I will definitely read what you suggested. But keep in touch I will post more blogs for each sub-topic to cover it all.


Cool. I was just reacting to the fact that you highlighted merge joins in parallel queries with a partial plan on the outer side only, which was a new feature back in 2017 when 10 came out (and was already supported for hash joins and nested loops since 9.6), without mentioning that in 2018 when 11 came out we got parallel hash joins that can use a partial plan on both sides of the join.


I'm not sure why the performance benefits hit a limit with 10 workers on a 64-core machine. It doesn't look like there should be too much communication complexity given largely disjoint workloads.

Are we hitting memory/IO bottlenecks?


It’s not really because of Amdahl’s law but because the concurrency control used by Postgres is not infinitely scalable. IIRC, Postgres uses MVCC with some modifications to give full serializability if desired and that some of this is basically run optimistically such that it may have to abort a transaction if it cannot be committed in a serializable way. A consequence of this is that the number of aborts will grow very rapidly as you increase concurrency.

A particularly nasty behavior occurs when you get into a situation where given a set of concurrent transactions, all of them must be aborted. While 2PL is not very popular these days, it does have the advantage that you can often entirely eliminate deadlock via carefully written queries. Then you just have to deal with Amdahl’s law and you won’t run into quite as catastrophic performance given high concurrency.

Andy Pavlo wrote a paper looking at this comparing different concurrency control strategies under very high levels of concurrency.


The limitations of your concurrency primitives are Amhdahl's law. We call them "concurrency primitives" but they're really about shared state. They are the sequential parts of the operation.

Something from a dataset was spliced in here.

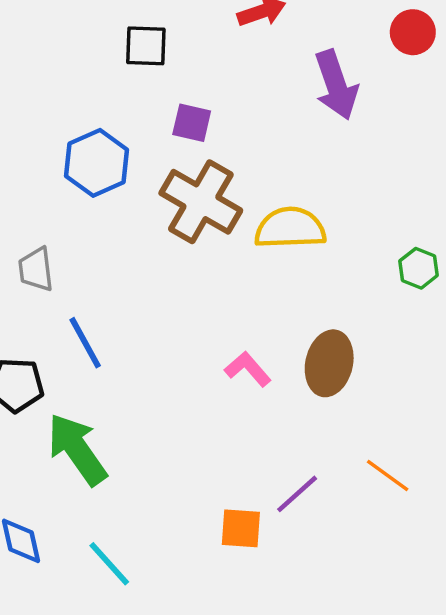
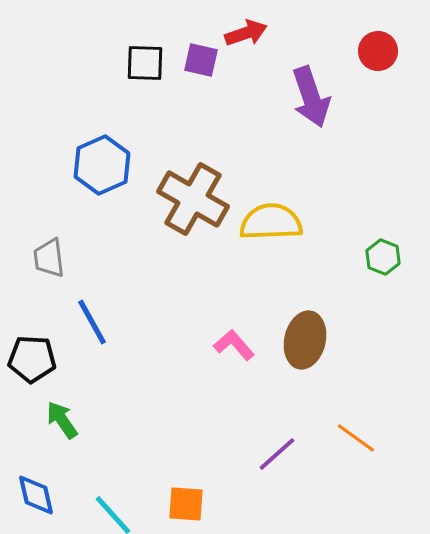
purple square: (192, 123) -> (201, 60), moved
green arrow: (77, 449) -> (62, 420), moved, size x0.6
orange square: (241, 528) -> (186, 504), moved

The commit phase of optimistic locking is cheap except when it's a do-over, and by necessity it causes the second action to use the resource twice, the second time sequentially to the first action.


Are you sure about this? I'm not aware of any parts of postgres which use optimistic locking?

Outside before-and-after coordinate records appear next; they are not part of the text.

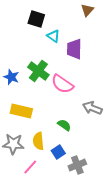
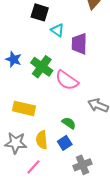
blue star: (11, 77) -> (14, 59), moved
blue square: (58, 152) -> (65, 143), moved

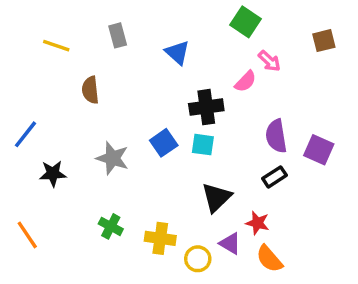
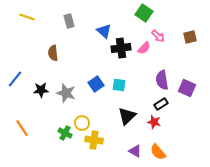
brown square: (324, 41) -> (190, 37), moved
yellow line: (56, 46) -> (27, 17), moved
black cross: (206, 107) -> (121, 48), moved
black star: (53, 174) -> (41, 90), moved
red star: (257, 223) -> (154, 122), moved
orange line: (27, 235) -> (22, 128), moved
purple triangle: (230, 243) -> (135, 151), moved
yellow circle: (198, 259) -> (82, 123), moved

> Andy Pavlo wrote a paper looking at this comparing different concurrency control strategies under very high levels of concurrency.

I think you mean his paper "This is the Best Paper Ever on In-Memory Multi-Version Concurrency Control" which is available here: http://www.cs.cmu.edu/~pavlo/papers/p781-wu.pdf

By the way, his courses are really excellent. I highly recommend subscribing to the CMU Database Group channel on YouTube.

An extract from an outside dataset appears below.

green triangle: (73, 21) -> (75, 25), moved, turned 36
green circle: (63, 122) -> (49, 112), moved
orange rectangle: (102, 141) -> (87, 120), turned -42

As you subdivide the workload you get to a point where the time it takes to issue work to a thread and collect/coordinate the results is greater than the time it takes for the thread to perform the work itself.

Back in the AMD Q6600 days, in my early experimentation in multi-threading I found that my MT quicksort routine hit this limit at about 50k elements. At that point further subdivision just made it go slower. The exact limit depends on how expensive the comparison operator is and the synchronization overhead for the thread pool/work queue, but there will be a limit.

Not sure if this is what's going on here, but is one aspect at least.


It’ll be massively I/O bottlenecked on a single spindle, using a table that’s double the size of the available RAM.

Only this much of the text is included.